Extracted page text data:
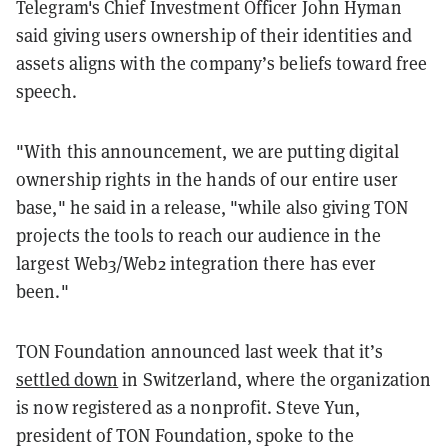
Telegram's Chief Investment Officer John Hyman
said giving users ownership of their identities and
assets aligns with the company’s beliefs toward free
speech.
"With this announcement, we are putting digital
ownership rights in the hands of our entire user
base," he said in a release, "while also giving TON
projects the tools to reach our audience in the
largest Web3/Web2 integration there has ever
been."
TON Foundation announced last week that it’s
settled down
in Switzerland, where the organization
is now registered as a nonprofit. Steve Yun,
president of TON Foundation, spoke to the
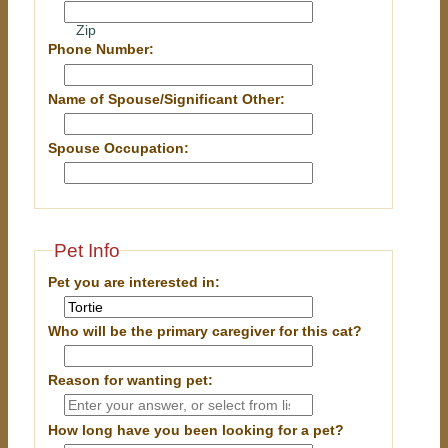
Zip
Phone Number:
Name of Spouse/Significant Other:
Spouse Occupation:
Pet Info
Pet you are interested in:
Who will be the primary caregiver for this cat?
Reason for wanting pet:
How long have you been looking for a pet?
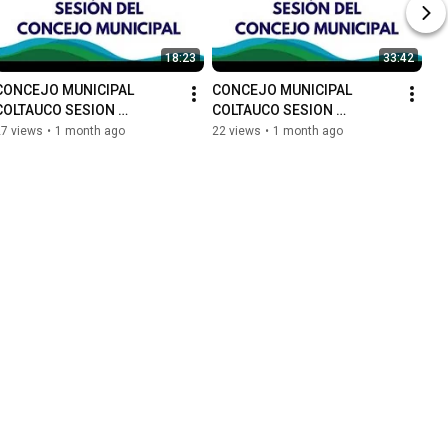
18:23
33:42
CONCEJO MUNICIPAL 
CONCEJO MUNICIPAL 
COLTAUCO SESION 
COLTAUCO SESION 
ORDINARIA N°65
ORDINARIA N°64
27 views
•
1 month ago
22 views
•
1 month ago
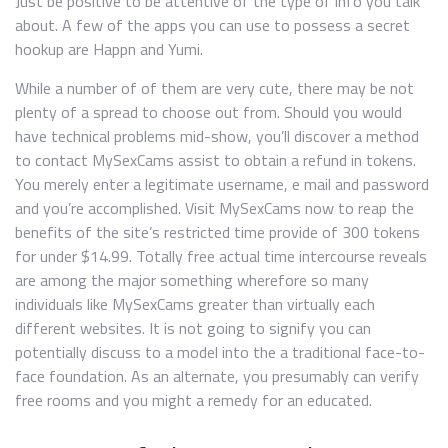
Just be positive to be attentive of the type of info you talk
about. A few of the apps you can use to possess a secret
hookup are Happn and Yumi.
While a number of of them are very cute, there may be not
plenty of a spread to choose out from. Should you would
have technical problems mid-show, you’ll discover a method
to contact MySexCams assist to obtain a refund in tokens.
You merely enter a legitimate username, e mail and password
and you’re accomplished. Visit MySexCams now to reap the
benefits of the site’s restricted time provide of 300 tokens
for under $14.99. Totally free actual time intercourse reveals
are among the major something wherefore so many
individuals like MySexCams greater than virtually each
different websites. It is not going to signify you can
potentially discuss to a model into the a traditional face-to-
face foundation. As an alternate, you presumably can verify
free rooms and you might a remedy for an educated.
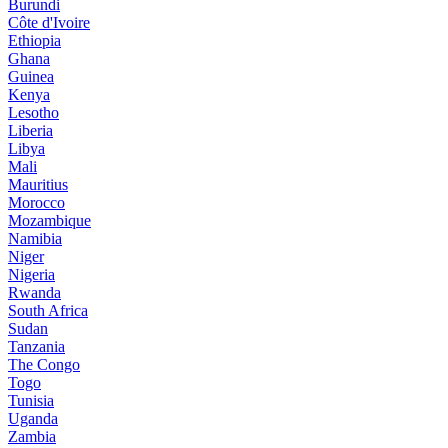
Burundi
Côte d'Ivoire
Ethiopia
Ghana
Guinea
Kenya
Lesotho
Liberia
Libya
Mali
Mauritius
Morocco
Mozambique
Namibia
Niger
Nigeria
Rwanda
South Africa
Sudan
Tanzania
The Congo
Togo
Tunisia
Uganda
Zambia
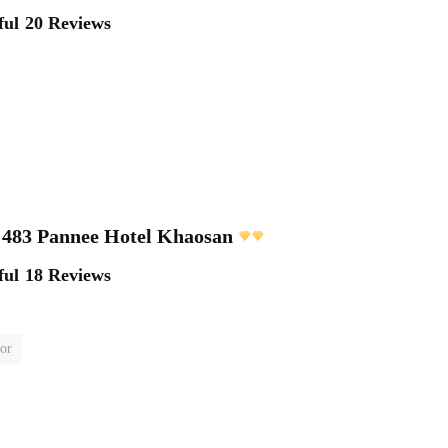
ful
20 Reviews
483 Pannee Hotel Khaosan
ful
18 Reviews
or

Exercise requirements:
An exact copy of the lines above, from the one containing "You merely enter" down to the one containing "for under $14.99." and including both, is the whole answer; retype it and nothing else.

Completed exercise:
You merely enter a legitimate username, e mail and password
and you’re accomplished. Visit MySexCams now to reap the
benefits of the site’s restricted time provide of 300 tokens
for under $14.99. Totally free actual time intercourse reveals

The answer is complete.